The Nigerian Dwarf is a miniature dairy goat breed originating in West Africa, and developed in the United States. Their confirmation is similar to that of a larger dairy goat- elegant and balanced – just in a nice small package. Does produce around 1.8 litres of milk a day with a high butterfat content. They are generally colourful, very friendly, easy to train and the wethers make loving, attractive little pets.
This breed was introduced to Australia from the US in 2013. Good Dwarf type percentage animals, along with Purebred stock of 87.5% to 100% are becoming available. We are seeing more breeders, soap and cheese makers, backyard milkers and pet owners alike falling in love with these beautiful goats.


Although the Dwarf and Pygmy have similar origins, they are very distinct breeds. The Pygmy is cobby, chunky, short-legged and heavy boned. A pet breed, they primarily come in a range of traditional colours – notably solids agouti or black frosted, and the caramels ranging from cream through to red, and chocolate. These guys are so far proving to be shorter in stature than the other mini breeds with adult bucks coming  in under 50cm.

Pygmy genetics were first imported in 2013 and most studs have been following genetic recovery to develop the breed in Australia.  Early 2019 saw a new import of 100% semen straws landing which will accelerate the breed. Good pygmy type animals up to 87.5% are available and highly sought after as family pets.


The Nuwby Goat breed has been developed in Australia since 2001. Originally Boer, Anglo Nubian and Kalahari goats were paired with carefully selected smaller breeds to produce this graceful, elegant, often colourful animal with a gentle nature. Dedicated Breeders continue to work on both refinement of type and reduction of height with an ideal maximum height of 60cm for adult purebred females and 63.5cm for adult purebred males.
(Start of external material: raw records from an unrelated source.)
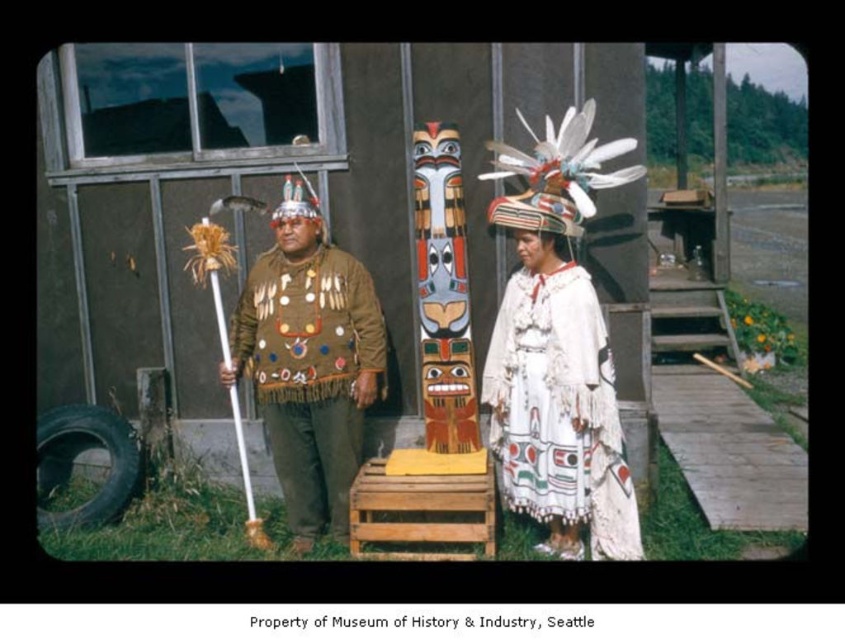 Is brown leather jacket at center wider than polychrome carved totem pole at center?

Yes.

Does brown leather jacket at center have a smaller size compared to polychrome carved totem pole at center?

No, brown leather jacket at center is not smaller than polychrome carved totem pole at center.

Locate an element on the screen. brown leather jacket at center is located at coordinates (309, 371).

Between white fringed dress at center and brown leather jacket at center, which one appears on the right side from the viewer's perspective?

white fringed dress at center is more to the right.

Who is more distant from viewer, (510, 419) or (315, 316)?

The point (315, 316) is behind.

Find the location of a particular element. This screenshot has width=845, height=640. white fringed dress at center is located at coordinates (x=559, y=410).

Does white fringed dress at center appear over polychrome carved totem pole at center?

No, white fringed dress at center is not above polychrome carved totem pole at center.

Between white fringed dress at center and polychrome carved totem pole at center, which one appears on the right side from the viewer's perspective?

From the viewer's perspective, white fringed dress at center appears more on the right side.

What do you see at coordinates (559, 410) in the screenshot? This screenshot has height=640, width=845. I see `white fringed dress at center` at bounding box center [559, 410].

Find the location of a particular element. The image size is (845, 640). white fringed dress at center is located at coordinates (559, 410). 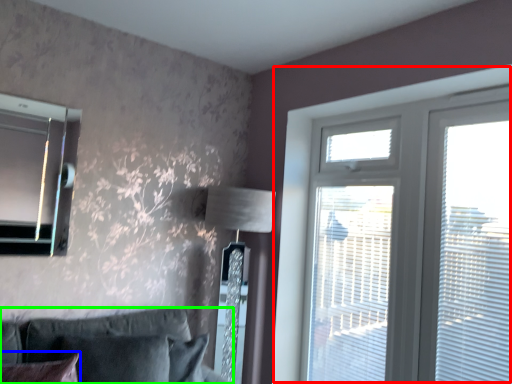 Question: Estimate the real-world distances between objects in this image. Which object is closer to window (highlighted by a red box), pillow (highlighted by a blue box) or studio couch (highlighted by a green box)?

Choices:
 (A) pillow
 (B) studio couch

Answer: (B)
Like the Nigerian Dwarf Goat, the Nuwby is a dual-purpose animal bred for milk, as well as the size and temperament desirable in a companion animal. The Nuwby Goat portrays elegance and nobility with its regal upright stance and facial profile. They are sought after as a smaller-sized milking goat, for breeding and for exotic looking pets.
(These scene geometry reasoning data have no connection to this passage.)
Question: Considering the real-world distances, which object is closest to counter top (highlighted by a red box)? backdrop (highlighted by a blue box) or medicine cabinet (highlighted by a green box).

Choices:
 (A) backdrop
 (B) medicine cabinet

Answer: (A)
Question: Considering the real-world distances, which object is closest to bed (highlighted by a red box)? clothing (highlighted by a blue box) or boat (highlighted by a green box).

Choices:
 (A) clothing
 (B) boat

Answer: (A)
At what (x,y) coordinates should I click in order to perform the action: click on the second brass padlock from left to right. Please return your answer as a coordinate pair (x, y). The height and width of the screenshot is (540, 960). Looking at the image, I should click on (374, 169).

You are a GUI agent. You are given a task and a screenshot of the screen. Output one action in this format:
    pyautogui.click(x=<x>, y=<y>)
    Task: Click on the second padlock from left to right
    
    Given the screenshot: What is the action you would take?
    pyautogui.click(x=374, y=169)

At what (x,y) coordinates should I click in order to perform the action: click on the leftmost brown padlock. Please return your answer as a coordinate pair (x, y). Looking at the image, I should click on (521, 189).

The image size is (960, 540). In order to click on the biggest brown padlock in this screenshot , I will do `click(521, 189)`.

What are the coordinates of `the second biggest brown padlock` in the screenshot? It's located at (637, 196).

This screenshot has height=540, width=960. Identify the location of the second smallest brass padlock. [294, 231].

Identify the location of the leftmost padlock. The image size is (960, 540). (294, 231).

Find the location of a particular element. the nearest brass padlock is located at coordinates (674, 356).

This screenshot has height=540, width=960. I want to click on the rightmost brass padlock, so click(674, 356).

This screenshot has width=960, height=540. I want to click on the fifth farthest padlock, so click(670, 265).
Before you start talking to breeders, narrow down exactly what you are looking for. Will these goats be just for pets? Are you looking for babies or adults? Do you think you may want to breed in the future? Perhaps you want to start breeding now and so you will be looking for breeding stock, not pets. How about showing – will you be joining shows? Which breed appeals to you most?

And of course you will need to have some infrastructure in place before the goats arrive, and you require a PIC number and possibly council approval.